With Othello convinced of his wife’s guilt, Iago takes control of the situation telling him not to poison her, but rather to strangle her in “[…] the bed that she hath contaminated” (4.1.202), while he assures Othello that he will deal with Cassio. Shortly after co-conspiring in Desdemona’s death, Iago is in discussion with the young woman assuring her that it is only the affairs of state that trouble Othello’s mind. By this stage in the play Roderigo in feeling that Iago has not been keeping up his end of their bargain, demonstrates how he is gradually becoming the flaw in an otherwise perfect plan (4.2.173-210).

In a final move to tie up all the loose ends and complete his cunning plan, Iago plots how he could effectively dispose of both Roderigo, who has by this stage long out lived his usefulness, and Cassio. He decides that the best course would be to employ Roderigo to carry out Cassio’s murder, thinking that either of them or even possibly both of them would be killed.

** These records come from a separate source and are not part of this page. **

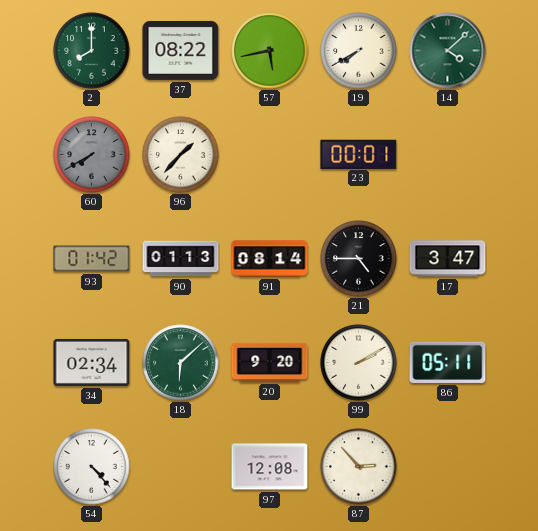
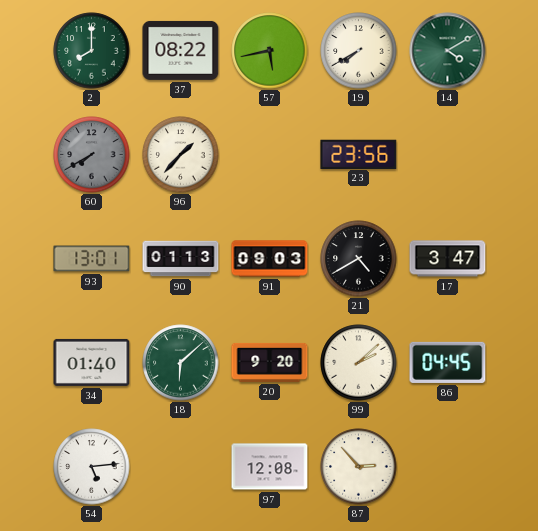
14: 4:08 -> 4:10
23: 00:01 -> 23:56
93: 01:42 -> 13:01
91: 08:14 -> 09:03
21: 4:45 -> 4:40
34: 02:34 -> 01:40
99: 2:10 -> 2:08
86: 05:11 -> 04:45
54: 4:23 -> 5:14
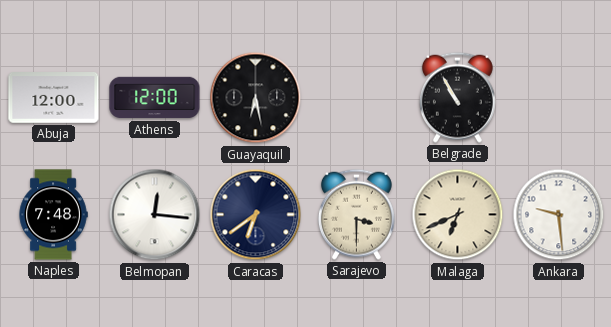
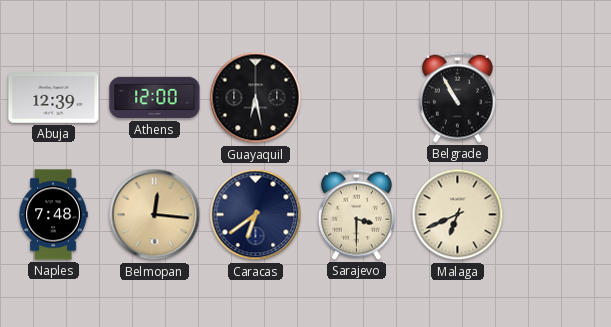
Abuja: 12:00 -> 12:39
Belmopan dial: white -> champagne
Ankara: 9:29 -> none
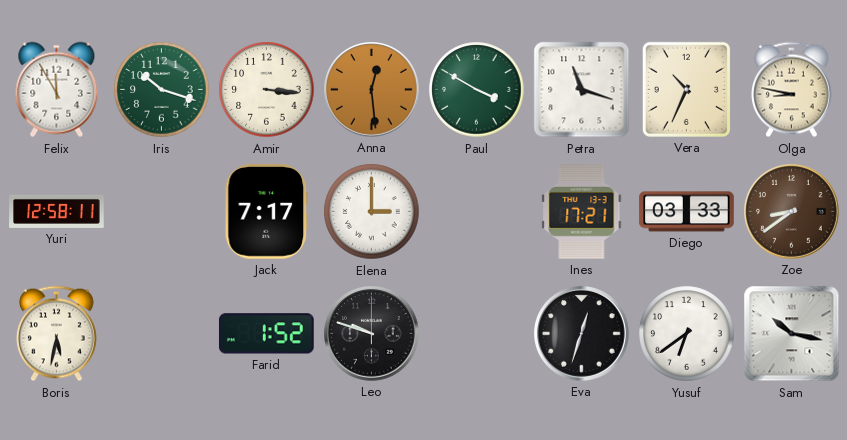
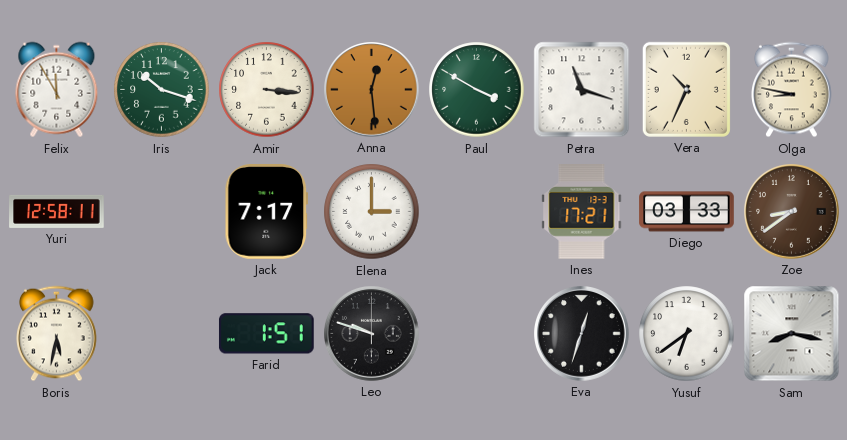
Farid: 1:52 -> 1:51
Sam: 10:17 -> 8:17
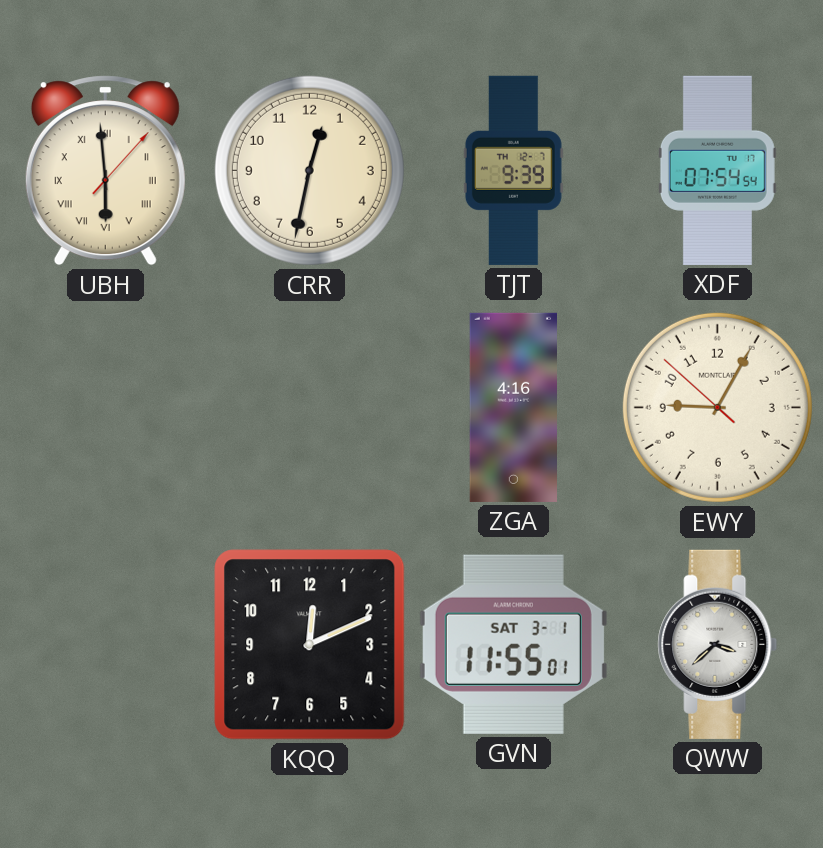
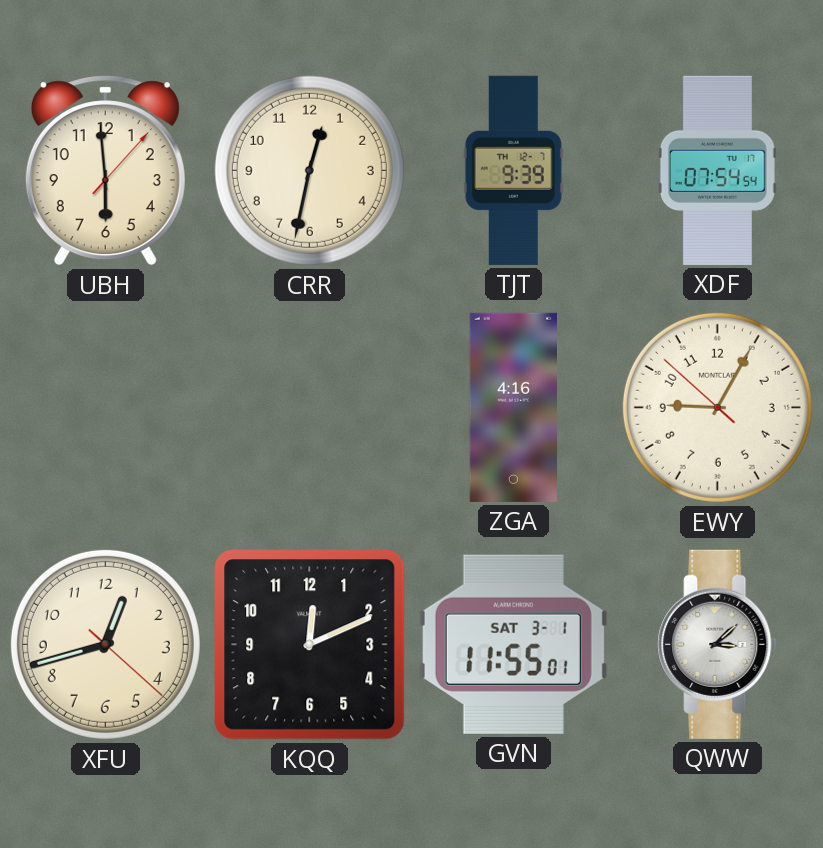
UBH numerals: Roman -> Arabic
XFU: none -> 12:42
QWW: 3:38 -> 3:08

“I have rubbed this you quat almost to the sense, And he grows angry. Now, whether he kill Cassio Or Cassio kill him, or each do kill the other, Every way makes my gain. Live Roderigo, He calls me to a restitution large Of gold and jewels that I bobbed from him As gifts to Desdemona. It must not be. If Cassio do remain, He hath a daily beauty that makes me ugly; and besides, the Moor May unfold me to him; there stand I in much peril. No, he must die. […]” – Iago

(5.1.10)

Although the characters in the play each demonstrate their own individual intellect and rationality at various points, such as Roderigo comprehending that he had been played for a fool and used as a scapegoat, Emilia, becoming conscious her involvement in the outcome of events, Desdemona being apparently aware of her imminent death and Othello in hindsight clearly seeing his own undoing, mistakes and fault. The overall depth of the situation is not realized until too late. Iago’s far greater skills in the art of pretense, manipulation, treachery, insinuation and scheme that allows him to so easily blind the other characters and control the situation. Combined with Roderigo’s bungling of Cassio’s murder and the way in which he tries to silence his own wife that he inadvertently reveals the full extent of his malicious actions.